Global monitoring of disease vectors is undoubtedly becoming an urgent need as the human population rises and becomes increasingly mobile, international commercial exchanges increase, and climate change expands the habitats of many vector species.

Traditional surveillance of mosquitoes, vectors of many diseases, relies on catches, which requires regular manual inspection and reporting, and dedicated personnel, making large-scale monitoring difficult and expensive. New approaches are solving the problem of scalability by relying on smartphones and the Internet to enable novel community-based and digital observatories, where people can upload pictures of mosquitoes whenever they encounter them. An example is the Mosquito Alert citizen science system, which includes a dedicated mobile phone app through which geotagged images are collected.

This system provides a viable option for monitoring the spread of various mosquito species across the globe, although it is partly limited by the quality of the citizen scientists’ photos. To make the system useful for public health agencies, and to give feedback to the volunteering citizens, the submitted images are inspected and labeled by entomology experts. Although citizen-based data collection can greatly broaden disease-vector monitoring scales, manual inspection of each image is not an easily scalable option in the long run, and the system could be improved through automation.
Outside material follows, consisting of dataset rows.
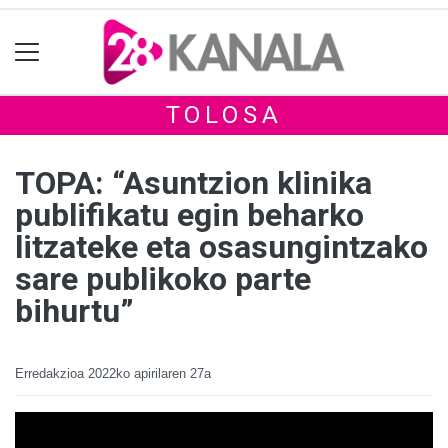
TOLOSA
TOPA: “Asuntzion klinika
publifikatu egin beharko
litzateke eta osasungintzako
sare publikoko parte
bihurtu”
Erredakzioa
2022ko apirilaren 27a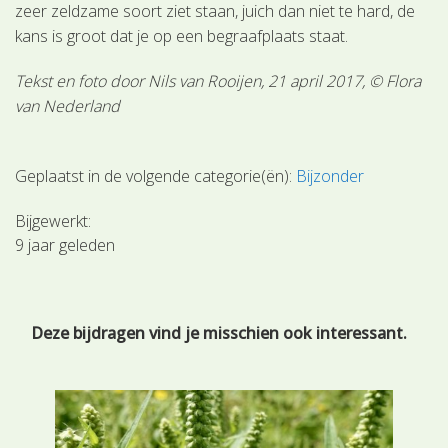
zeer zeldzame soort ziet staan, juich dan niet te hard, de
kans is groot dat je op een begraafplaats staat.
Tekst en foto door Nils van Rooijen, 21 april 2017, © Flora
van Nederland
Geplaatst in de volgende categorie(ën):
Bijzonder
Bijgewerkt:
9 jaar geleden
Deze bijdragen vind je misschien ook interessant.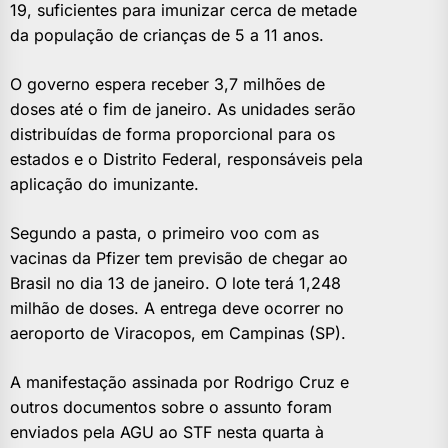
19, suficientes para imunizar cerca de metade
da população de crianças de 5 a 11 anos.
O governo espera receber 3,7 milhões de
doses até o fim de janeiro. As unidades serão
distribuídas de forma proporcional para os
estados e o Distrito Federal, responsáveis pela
aplicação do imunizante.
Segundo a pasta, o primeiro voo com as
vacinas da Pfizer tem previsão de chegar ao
Brasil no dia 13 de janeiro. O lote terá 1,248
milhão de doses. A entrega deve ocorrer no
aeroporto de Viracopos, em Campinas (SP).
A manifestação assinada por Rodrigo Cruz e
outros documentos sobre o assunto foram
enviados pela AGU ao STF nesta quarta à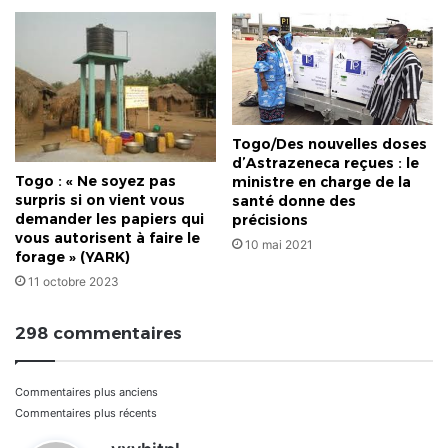
Togo/Des nouvelles doses
d’Astrazeneca reçues : le
Togo : « Ne soyez pas
ministre en charge de la
surpris si on vient vous
santé donne des
demander les papiers qui
précisions
vous autorisent à faire le
10 mai 2021
forage » (YARK)
11 octobre 2023
298 commentaires
Navigation
Commentaires plus anciens
Commentaires plus récents
dans
d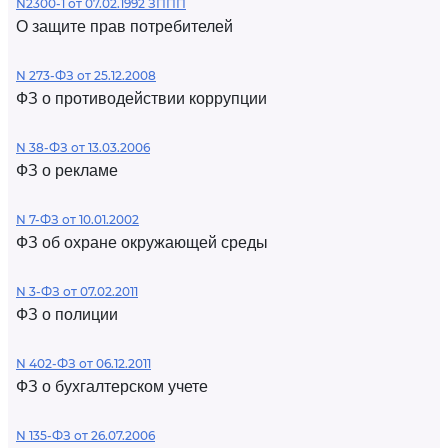
N2300-1 от 07.02.1992 ЗППП
О защите прав потребителей
N 273-ФЗ от 25.12.2008
ФЗ о противодействии коррупции
N 38-ФЗ от 13.03.2006
ФЗ о рекламе
N 7-ФЗ от 10.01.2002
ФЗ об охране окружающей среды
N 3-ФЗ от 07.02.2011
ФЗ о полиции
N 402-ФЗ от 06.12.2011
ФЗ о бухгалтерском учете
N 135-ФЗ от 26.07.2006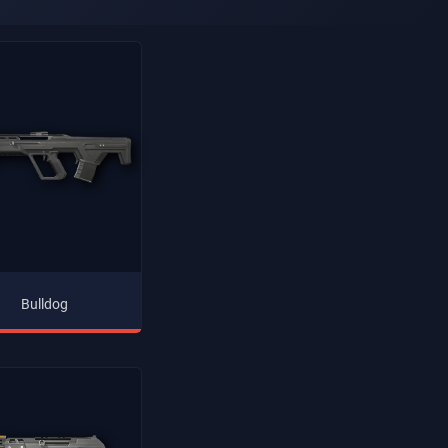
Bulldog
Based on Mosquito Alert’s curated database of expert-validated mosquito photos, we trained a deep learning model to find tiger mosquitoes (Aedes albopictus), a species that is responsible for spreading chikungunya, dengue, and Zika among other diseases.

The highly accurate 0.96 area under the receiver operating characteristic curve score promises not only a helpful pre-selector for the expert validation process but also an automated classifier giving quick feedback to the app participants, which may help to keep them motivated.

In the paper, we also explored the possibilities of using the model to improve future data collection quality as a feedback loop.